In line with this, the official orders which impose internet access blocking as well as various messaging services caught Africa internet group shareholders and operators. According to experts, the orders stuck internet operators in between their moral duty in order to protect the freedom of their customer to communicate and their obligations to regulators.
Both the African Union and UN passed resolutions expressing their disagreement to the internet shutdowns. The two powerful unions agree that the shutdown is a way of violating human rights. However, disruptions are continually increasing in frequency and many South Africa internet users among others are receiving all the hassle brought by it.
On the other hand, the Democratic Republic of Congo fazes when internet access shuts down for as long as 20 days. This is prior to a broadly discredited presidential election day which was staged last December. Given that this internet shutdown is not what we normally experience. In fact, it was mandated by the government which stands its regulator. Therefore, France’s Orange and Vodafone of the UK says that they were given no choice any other than to comply.
Orange in Africa
As the second largest mobile network provider in Congo, Orange still followed the internet shutdown. It is due to the fact that it is an order by empowered authorities. Moreover, they have to compy in the mandate because it is actually under the terms of the company’s license.
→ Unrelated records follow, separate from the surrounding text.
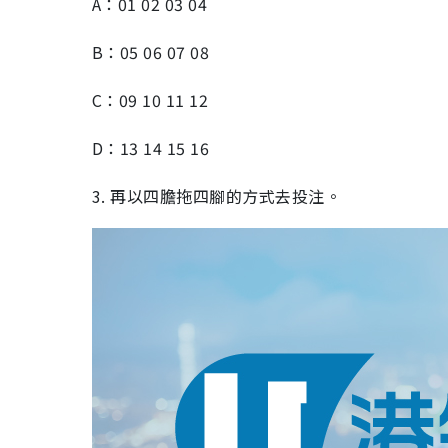
A：01 02 03 04
B：05 06 07 08
C：09 10 11 12
D：13 14 15 16
3. 再以四膽拖四腳的方式去投注。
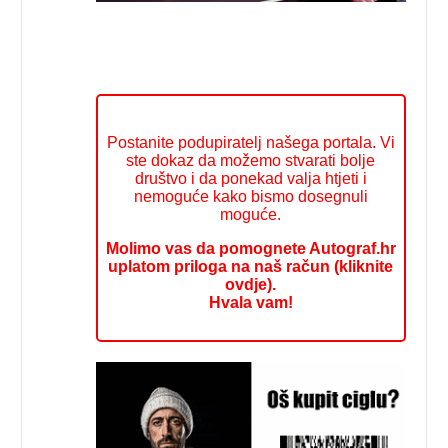
Postanite podupiratelj našega portala. Vi
ste dokaz da možemo stvarati bolje
društvo i da ponekad valja htjeti i
nemoguće kako bismo dosegnuli
moguće.
Molimo vas da pomognete Autograf.hr
uplatom priloga na naš račun (kliknite
ovdje).
Hvala vam!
In line with this, a spokesperson says that they were not able to oppose requests for internet restriction. It is especially that local regulations actually impose the restriction. The consequence is, if they will not respond on the said order, it will appear that they break their license obligations. Their disobedience might possibly impose heavy penalties on their employees as well.
The Economic Cost of Internet Shutdown
It is so sad to know that the internet shutdowns not only affects South Africa internet uses and other African counties in terms of connectivity. But also with its corresponding economic costs. As a matter of fact, South Africa internet access statistics including others say Telecommunication companies in Congo lost revenue of almost $40 Million. This is when the country experiences the 20-day shutdown.
In addition to that, NetBlocks suggests that there are nearly $64 Million economies that are a loss. And it would cost severe effects on countries like Nigeria which is the largest economy of Africa. Besides, shutting down internet access in the country for only a day would cost $134 Million.